What you are asked to do:
For each line below that contains the string "menu", copy that line.

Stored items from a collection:
-.-.-
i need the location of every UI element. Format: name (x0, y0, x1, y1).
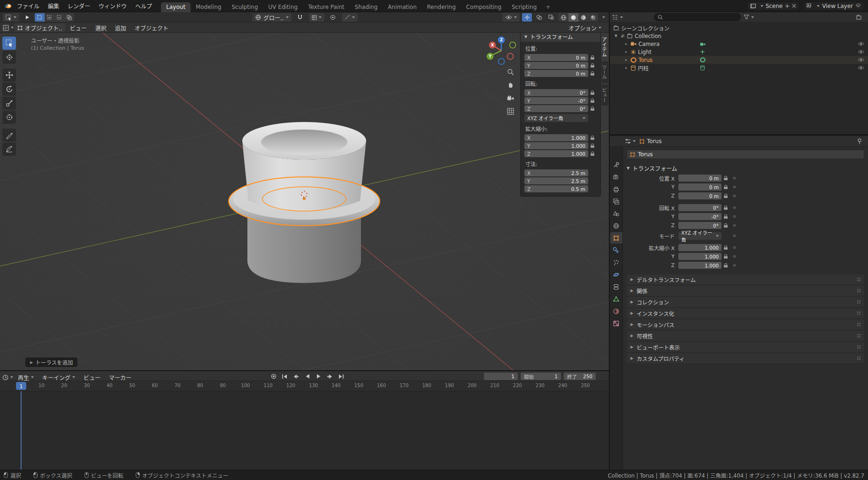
tool-select-box[interactable] (2, 37, 16, 50)
tool-scale[interactable] (2, 97, 16, 110)
dimensions-z-field[interactable]: Z0.5 m (524, 185, 588, 192)
workspace-tab-shading[interactable]: Shading (350, 2, 383, 12)
menu-select[interactable]: 選択 (92, 23, 110, 33)
outliner-row-collection[interactable]: ▼ ✓ Collection (610, 32, 868, 40)
active-tool-dropdown[interactable] (3, 13, 19, 22)
next-keyframe-button[interactable] (325, 372, 335, 381)
auto-keyframe-toggle[interactable] (269, 372, 278, 381)
rotation-mode-dropdown[interactable]: XYZ オイラー角 (524, 114, 588, 122)
rotation-x-field[interactable]: X0° (524, 89, 588, 96)
workspace-tab-uv-editing[interactable]: UV Editing (263, 2, 303, 12)
tool-measure[interactable] (2, 143, 16, 156)
workspace-tab-animation[interactable]: Animation (383, 2, 422, 12)
menu-view[interactable]: ビュー (66, 23, 91, 33)
tool-annotate[interactable] (2, 129, 16, 142)
panel-relations[interactable]: ▶ 関係 (627, 286, 864, 296)
location-x-field[interactable]: 0 m (678, 175, 722, 182)
scale-y-lock[interactable] (588, 144, 597, 148)
jump-to-start-button[interactable] (280, 372, 290, 381)
editor-type-properties[interactable] (625, 137, 636, 145)
mode-dropdown[interactable]: オブジェクト.. (15, 23, 65, 32)
camera-expand-icon[interactable]: ▸ (624, 42, 629, 46)
rotation-z-field[interactable]: 0° (678, 222, 722, 229)
scale-z-field[interactable]: 1.000 (678, 262, 722, 269)
scale-x-field[interactable]: 1.000 (678, 244, 722, 251)
tab-view-layer[interactable] (610, 196, 622, 207)
dimensions-y-field[interactable]: Y2.5 m (524, 177, 588, 184)
menu-window[interactable]: ウィンドウ (94, 0, 131, 12)
camera-hide-toggle[interactable] (858, 42, 864, 46)
shading-wireframe[interactable] (559, 13, 568, 22)
transform-panel-header[interactable]: ▼ トランスフォーム (627, 163, 864, 173)
rotation-mode-dropdown[interactable]: XYZ オイラー角 (678, 232, 722, 240)
new-scene-icon[interactable] (785, 4, 790, 8)
workspace-tab-scripting[interactable]: Scripting (507, 2, 542, 12)
scale-z-lock[interactable] (722, 263, 730, 267)
rotation-x-field[interactable]: 0° (678, 204, 722, 211)
scale-x-lock[interactable] (722, 245, 730, 250)
scale-y-field[interactable]: 1.000 (678, 253, 722, 260)
scale-z-lock[interactable] (588, 152, 597, 156)
scale-y-field[interactable]: Y1.000 (524, 142, 588, 149)
panel-visibility[interactable]: ▶ 可視性 (627, 331, 864, 341)
shading-rendered[interactable] (588, 13, 598, 22)
options-dropdown[interactable]: オプション (565, 23, 605, 33)
playhead-current-frame[interactable]: 1 (16, 382, 26, 390)
select-mode-new[interactable] (35, 13, 45, 22)
location-z-lock[interactable] (588, 71, 597, 76)
animate-dot[interactable] (733, 246, 736, 249)
scale-x-lock[interactable] (588, 136, 597, 140)
panel-instancing[interactable]: ▶ インスタンス化 (627, 308, 864, 318)
play-button[interactable] (314, 372, 323, 381)
rotation-y-field[interactable]: -0° (678, 213, 722, 220)
operator-panel-collapsed[interactable]: ▶ トーラスを追加 (25, 358, 77, 367)
snap-target-dropdown[interactable] (309, 13, 324, 22)
menu-add[interactable]: 追加 (111, 23, 130, 33)
panel-collections[interactable]: ▶ コレクション (627, 297, 864, 307)
collection-expand-icon[interactable]: ▼ (614, 34, 618, 38)
outliner-row-torus[interactable]: ▸ Torus (610, 56, 868, 64)
tab-scene[interactable] (610, 208, 622, 219)
frame-end-field[interactable]: 終了 250 (564, 373, 596, 380)
rotation-y-lock[interactable] (588, 99, 597, 103)
tab-physics[interactable] (610, 269, 622, 280)
tool-transform[interactable] (2, 111, 16, 124)
animate-dot[interactable] (733, 224, 736, 227)
editor-type-3d-viewport[interactable] (3, 23, 14, 32)
shading-material[interactable] (578, 13, 588, 22)
panel-custom-properties[interactable]: ▶ カスタムプロパティ (627, 353, 864, 363)
rotation-z-field[interactable]: Z0° (524, 105, 588, 112)
tab-object-data[interactable] (610, 293, 622, 305)
ortho-toggle-button[interactable] (505, 106, 515, 116)
timeline-ruler[interactable]: 1102030405060708090100110120130140150160… (0, 381, 609, 391)
layers-icon[interactable] (855, 3, 861, 8)
scene-selector[interactable]: Scene (747, 1, 800, 11)
unlink-scene-icon[interactable] (792, 4, 796, 8)
sidebar-tab-view[interactable]: ビュー (601, 84, 608, 106)
rotation-x-lock[interactable] (722, 206, 730, 210)
tab-modifiers[interactable] (610, 244, 622, 256)
object-name-field[interactable]: Torus (627, 150, 864, 159)
new-collection-button[interactable] (854, 13, 864, 22)
menu-edit[interactable]: 編集 (44, 0, 63, 12)
location-x-lock[interactable] (588, 55, 597, 60)
jump-to-end-button[interactable] (336, 372, 346, 381)
sidebar-tab-item[interactable]: アイテム (601, 34, 608, 60)
transform-orientation-dropdown[interactable]: グロー.. (253, 13, 292, 22)
zoom-button[interactable] (505, 67, 515, 77)
dimensions-x-field[interactable]: X2.5 m (524, 169, 588, 176)
animate-dot[interactable] (733, 195, 736, 197)
outliner-row-light[interactable]: ▸ Light (610, 48, 868, 56)
select-mode-intersect[interactable] (64, 13, 74, 22)
rotation-x-lock[interactable] (588, 91, 597, 95)
outliner-row-scene-collection[interactable]: シーンコレクション (610, 24, 868, 32)
cylinder-hide-toggle[interactable] (858, 66, 864, 70)
location-y-lock[interactable] (722, 185, 730, 189)
location-y-lock[interactable] (588, 63, 597, 68)
sidebar-tab-tool[interactable]: ツール (601, 61, 608, 83)
scale-z-field[interactable]: Z1.000 (524, 150, 588, 157)
snap-toggle[interactable] (295, 13, 305, 22)
tab-object[interactable] (610, 232, 622, 244)
prev-keyframe-button[interactable] (291, 372, 301, 381)
rotation-y-field[interactable]: Y-0° (524, 97, 588, 104)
-.-.-
Written solution:
menu-select[interactable]: 選択 (92, 23, 110, 33)
menu-view[interactable]: ビュー (66, 23, 91, 33)
menu-window[interactable]: ウィンドウ (94, 0, 131, 12)
menu-add[interactable]: 追加 (111, 23, 130, 33)
menu-edit[interactable]: 編集 (44, 0, 63, 12)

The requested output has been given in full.